**Exercise goal**
Please output every entry below exactly as written, leaving out any pictures.

(Excerpts from a dataset)
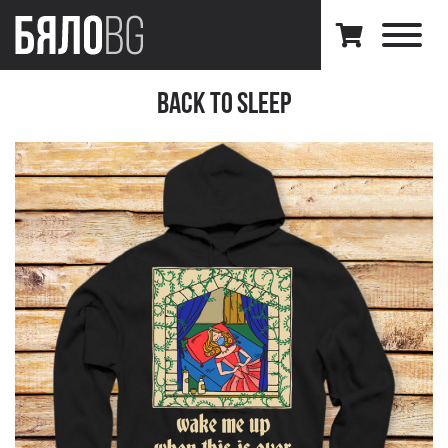
Back to Sleep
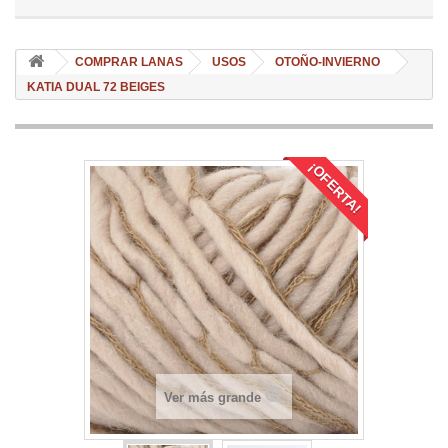
COMPRAR LANAS
USOS
OTOÑO-INVIERNO
KATIA DUAL 72 BEIGES
¡OFERTA!
Ver más grande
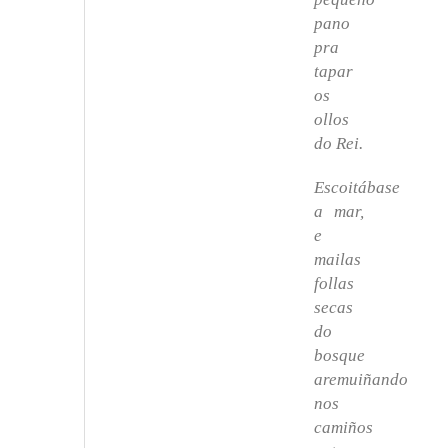
pano
pra
tapar
os
ollos
do Rei.
Escoitábase
a mar,
e
mailas
follas
secas
do
bosque
aremuiñando
nos
camiños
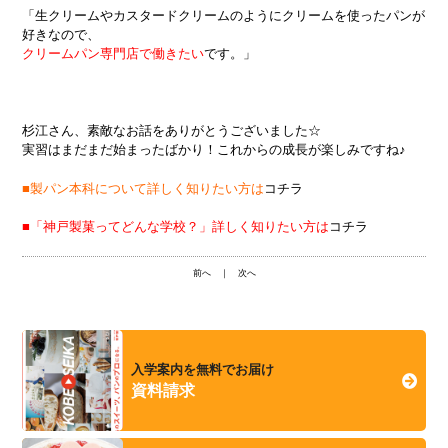
「生クリームやカスタードクリームのようにクリームを使ったパンが
好きなので、
クリームパン専門店で働きたい
です。」
杉江さん、素敵なお話をありがとうございました☆
実習はまだまだ始まったばかり！これからの成長が楽しみですね♪
■製パン本科について詳しく知りたい方は
コチラ
■「神戸製菓ってどんな学校？」詳しく知りたい方は
コチラ
前へ
｜
次へ
入学案内を無料でお届け
資料請求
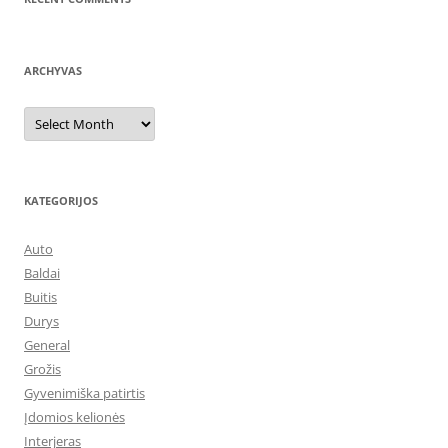
ARCHYVAS
Archyvas
KATEGORIJOS
Auto
Baldai
Buitis
Durys
General
Grožis
Gyvenimiška patirtis
Įdomios kelionės
Interjeras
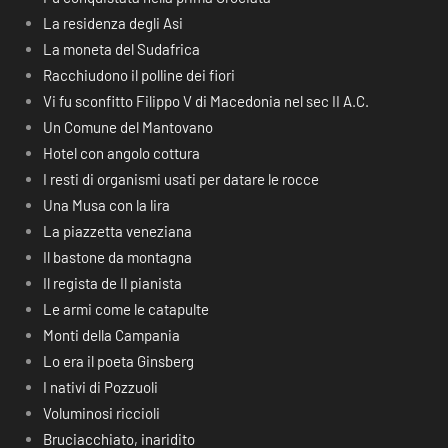
La residenza degli Asi
La moneta del Sudafrica
Racchiudono il polline dei fiori
Vi fu sconfitto Filippo V di Macedonia nel sec II A.C.
Un Comune del Mantovano
Hotel con angolo cottura
I resti di organismi usati per datare le rocce
Una Musa con la lira
La piazzetta veneziana
Il bastone da montagna
Il regista de Il pianista
Le armi come le catapulte
Monti della Campania
Lo era il poeta Ginsberg
I nativi di Pozzuoli
Voluminosi riccioli
Bruciacchiato, inaridito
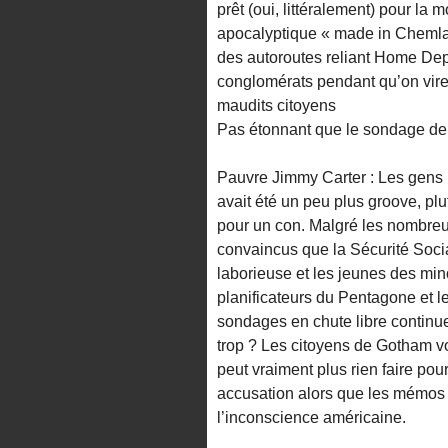
prêt (oui, littéralement) pour l
apocalyptique « made in Chemla
des autoroutes reliant Home Dep
conglomérats pendant qu’on vire 
maudits citoyens
Pas étonnant que le sondage de 
Pauvre Jimmy Carter : Les gens l
avait été un peu plus groove, plut
pour un con. Malgré les nombreu
convaincus que la Sécurité Social
laborieuse et les jeunes des mino
planificateurs du Pentagone et le
sondages en chute libre continue
trop ? Les citoyens de Gotham vo
peut vraiment plus rien faire po
accusation alors que les mémos 
l’inconscience américaine.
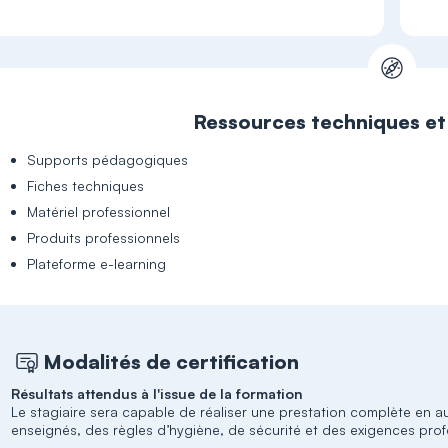
Ressources techniques e
Supports pédagogiques
Fiches techniques
Matériel professionnel
Produits professionnels
Plateforme e-learning
Modalités de certification
Résultats attendus à l'issue de la formation
Le stagiaire sera capable de réaliser une prestation complète en 
enseignés, des règles d’hygiène, de sécurité et des exigences prof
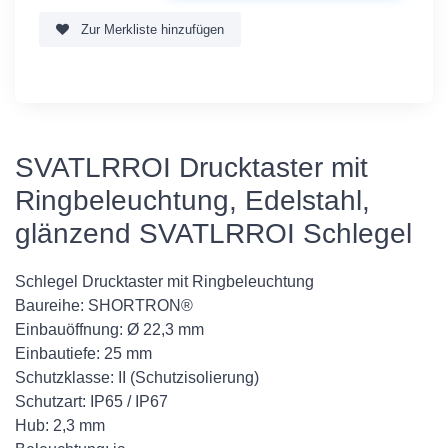
Zur Merkliste hinzufügen
SVATLRROI Drucktaster mit
Ringbeleuchtung, Edelstahl,
glänzend SVATLRROI Schlegel
Schlegel Drucktaster mit Ringbeleuchtung
Baureihe: SHORTRON®
Einbauöffnung: Ø 22,3 mm
Einbautiefe: 25 mm
Schutzklasse: II (Schutzisolierung)
Schutzart: IP65 / IP67
Hub: 2,3 mm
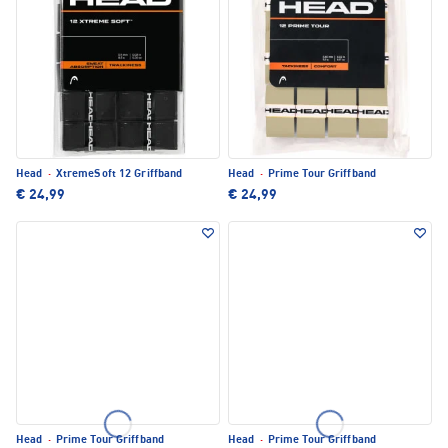
Head
·
XtremeSoft 12 Griffband
Head
·
Prime Tour Griffband
€ 24,99
€ 24,99
Head
·
Prime Tour Griffband
Head
·
Prime Tour Griffband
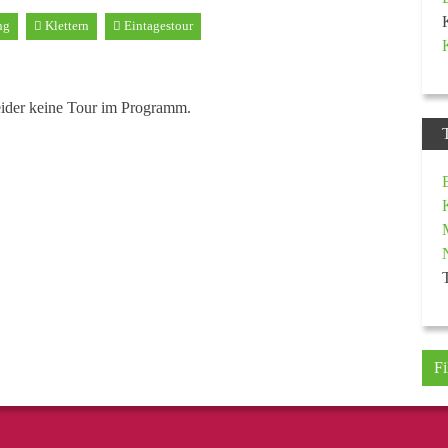
ng
Klettern
Eintagestour
eider keine Tour im Programm.
Fi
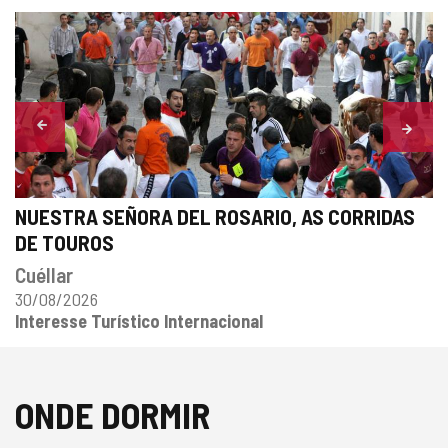
Número
de
lides:
8
NUESTRA SEÑORA DEL ROSARIO, AS CORRIDAS
DE TOUROS
Cuéllar
30/08/2026
Interesse Turístico Internacional
Classificação
Data
População
partidária
ONDE DORMIR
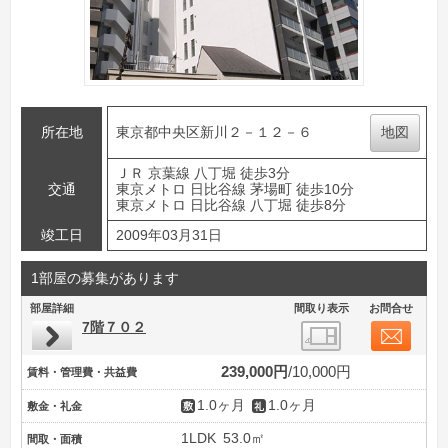
所在地
東京都中央区新川２－１２－６
地図
ＪＲ 京葉線 八丁堀 徒歩3分
交通
東京メトロ 日比谷線 茅場町 徒歩10分
東京メトロ 日比谷線 八丁堀 徒歩8分
竣工日
2009年03月31日
1部屋の募集があります
部屋詳細
間取り表示
お問合せ
7階７０２
239,000円
10,000円
賃料・管理費・共益費
1.0ヶ月
1.0ヶ月
敷金・礼金
1LDK
53.0㎡
間取・面積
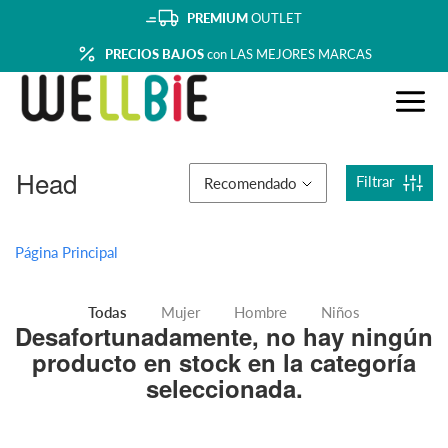
PREMIUM
OUTLET
PRECIOS BAJOS
con LAS MEJORES MARCAS
Head
Filtrar
Recomendado
Página Principal
Todas
Mujer
Hombre
Niños
Desafortunadamente, no hay ningún
producto en stock en la categoría
seleccionada.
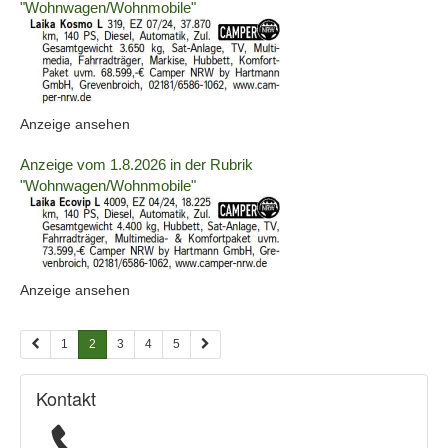
der
"Wohnwagen/Wohnmobile"
Anzeige
2063757
anzeigen
|
Info:
(ID:
Anzeige ansehen
2063757)
Details
Anzeige vom 1.8.2026 in der Rubrik
der
"Wohnwagen/Wohnmobile"
Anzeige
2063758
anzeigen
|
Info:
(ID:
Anzeige ansehen
2063758)
1
2
3
4
5
Kontakt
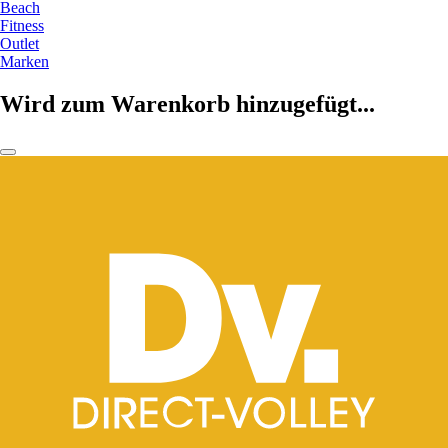
Beach
Fitness
Outlet
Marken
Wird zum Warenkorb hinzugefügt...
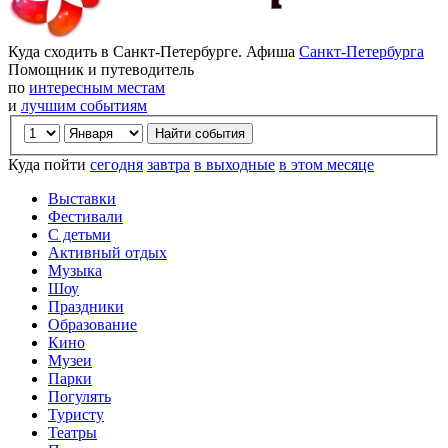
Куда сходить в Санкт-Петербурге. Афиша
Санкт-Петербурга
Помощник и путеводитель
по
интересным местам
и
лучшим событиям
Куда пойти
сегодня
завтра
в выходные
в этом месяце
Выставки
Фестивали
С детьми
Активный отдых
Музыка
Шоу
Праздники
Образование
Кино
Музеи
Парки
Погулять
Туристу
Театры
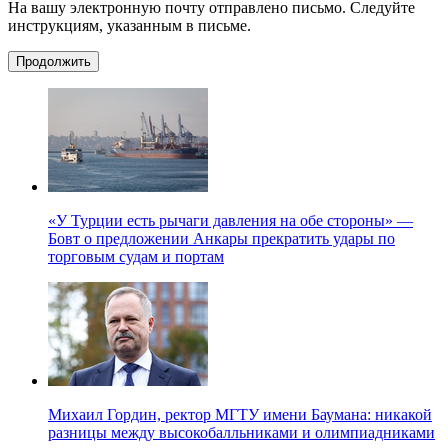
На вашу электронную почту отправлено письмо. Следуйте
инструкциям, указанным в письме.
Продолжить
«У Турции есть рычаги давления на обе стороны» —
Бовт о предложении Анкары прекратить удары по
торговым судам и портам
Михаил Гордин, ректор МГТУ имени Баумана: никакой
разницы между высокобалльниками и олимпиадниками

**Exercise answer**
Back to Sleep
COMPRAR LANAS
USOS
OTOÑO-INVIERNO
KATIA DUAL 72 BEIGES
¡OFERTA!
Ver más grande
pano
pra
tapar
os
ollos
do Rei.
Escoitábase
a mar,
e
mailas
follas
secas
do
bosque
aremuiñando
nos
camiños
「生クリームやカスタードクリームのようにクリームを使ったパンが
好きなので、
クリームパン専門店で働きたい
です。」
杉江さん、素敵なお話をありがとうございました☆
実習はまだまだ始まったばかり！これからの成長が楽しみですね♪
■製パン本科について詳しく知りたい方は
コチラ
■「神戸製菓ってどんな学校？」詳しく知りたい方は
コチラ
前へ
｜
次へ
入学案内を無料でお届け
資料請求
ARCHYVAS
Archyvas
KATEGORIJOS
Auto
Baldai
Buitis
Durys
General
Grožis
Gyvenimiška patirtis
Įdomios kelionės
Interjeras
La residenza degli Asi
La moneta del Sudafrica
Racchiudono il polline dei fiori
Vi fu sconfitto Filippo V di Macedonia nel sec II A.C.
Un Comune del Mantovano
Hotel con angolo cottura
I resti di organismi usati per datare le rocce
Una Musa con la lira
La piazzetta veneziana
Il bastone da montagna
Il regista de Il pianista
Le armi come le catapulte
Monti della Campania
Lo era il poeta Ginsberg
I nativi di Pozzuoli
Voluminosi riccioli
Bruciacchiato, inaridito
prêt (oui, littéralement) pour l
apocalyptique « made in Chemla
des autoroutes reliant Home Dep
conglomérats pendant qu’on vire 
maudits citoyens
Pas étonnant que le sondage de 
Pauvre Jimmy Carter : Les gens l
avait été un peu plus groove, plut
pour un con. Malgré les nombreu
convaincus que la Sécurité Social
laborieuse et les jeunes des mino
planificateurs du Pentagone et le
sondages en chute libre continue
trop ? Les citoyens de Gotham vo
peut vraiment plus rien faire po
accusation alors que les mémos 
l’inconscience américaine.
Ressources techniques e
Supports pédagogiques
Fiches techniques
Matériel professionnel
Produits professionnels
Plateforme e-learning
Modalités de certification
Résultats attendus à l'issue de la formation
Le stagiaire sera capable de réaliser une prestation complète en 
enseignés, des règles d’hygiène, de sécurité et des exigences prof
Zur Merkliste hinzufügen
SVATLRROI Drucktaster mit
Ringbeleuchtung, Edelstahl,
glänzend SVATLRROI Schlegel
Schlegel Drucktaster mit Ringbeleuchtung
Baureihe: SHORTRON®
Einbauöffnung: Ø 22,3 mm
Einbautiefe: 25 mm
Schutzklasse: II (Schutzisolierung)
Schutzart: IP65 / IP67
Hub: 2,3 mm
Head
·
XtremeSoft 12 Griffband
Head
·
Prime Tour Griffband
€ 24,99
€ 24,99
Head
·
Prime Tour Griffband
Head
·
Prime Tour Griffband
ng
Klettern
Eintagestour
eider keine Tour im Programm.
Fi
Número
de
lides:
8
NUESTRA SEÑORA DEL ROSARIO, AS CORRIDAS
DE TOUROS
Cuéllar
30/08/2026
Interesse Turístico Internacional
Classificação
Data
População
partidária
ONDE DORMIR
所在地
東京都中央区新川２－１２－６
地図
ＪＲ 京葉線 八丁堀 徒歩3分
交通
東京メトロ 日比谷線 茅場町 徒歩10分
東京メトロ 日比谷線 八丁堀 徒歩8分
竣工日
2009年03月31日
1部屋の募集があります
部屋詳細
間取り表示
お問合せ
7階７０２
239,000円
10,000円
賃料・管理費・共益費
1.0ヶ月
1.0ヶ月
敷金・礼金
1LDK
53.0㎡
間取・面積
PREMIUM
OUTLET
PRECIOS BAJOS
con LAS MEJORES MARCAS
Head
Filtrar
Recomendado
Página Principal
Todas
Mujer
Hombre
Niños
Desafortunadamente, no hay ningún
producto en stock en la categoría
seleccionada.
der
"Wohnwagen/Wohnmobile"
Anzeige
2063757
anzeigen
|
Info:
(ID:
Anzeige ansehen
2063757)
Details
Anzeige vom 1.8.2026 in der Rubrik
der
"Wohnwagen/Wohnmobile"
Anzeige
2063758
anzeigen
|
Info:
(ID:
Anzeige ansehen
2063758)
1
2
3
4
5
Kontakt
Beach
Fitness
Outlet
Marken
Wird zum Warenkorb hinzugefügt...
Куда сходить в Санкт-Петербурге. Афиша
Санкт-Петербурга
Помощник и путеводитель
по
интересным местам
и
лучшим событиям
Куда пойти
сегодня
завтра
в выходные
в этом месяце
Выставки
Фестивали
С детьми
Активный отдых
Музыка
Шоу
Праздники
Образование
Кино
Музеи
Парки
Погулять
Туристу
Театры
На вашу электронную почту отправлено письмо. Следуйте
инструкциям, указанным в письме.
Продолжить
«У Турции есть рычаги давления на обе стороны» —
Бовт о предложении Анкары прекратить удары по
торговым судам и портам
Михаил Гордин, ректор МГТУ имени Баумана: никакой
разницы между высокобалльниками и олимпиадниками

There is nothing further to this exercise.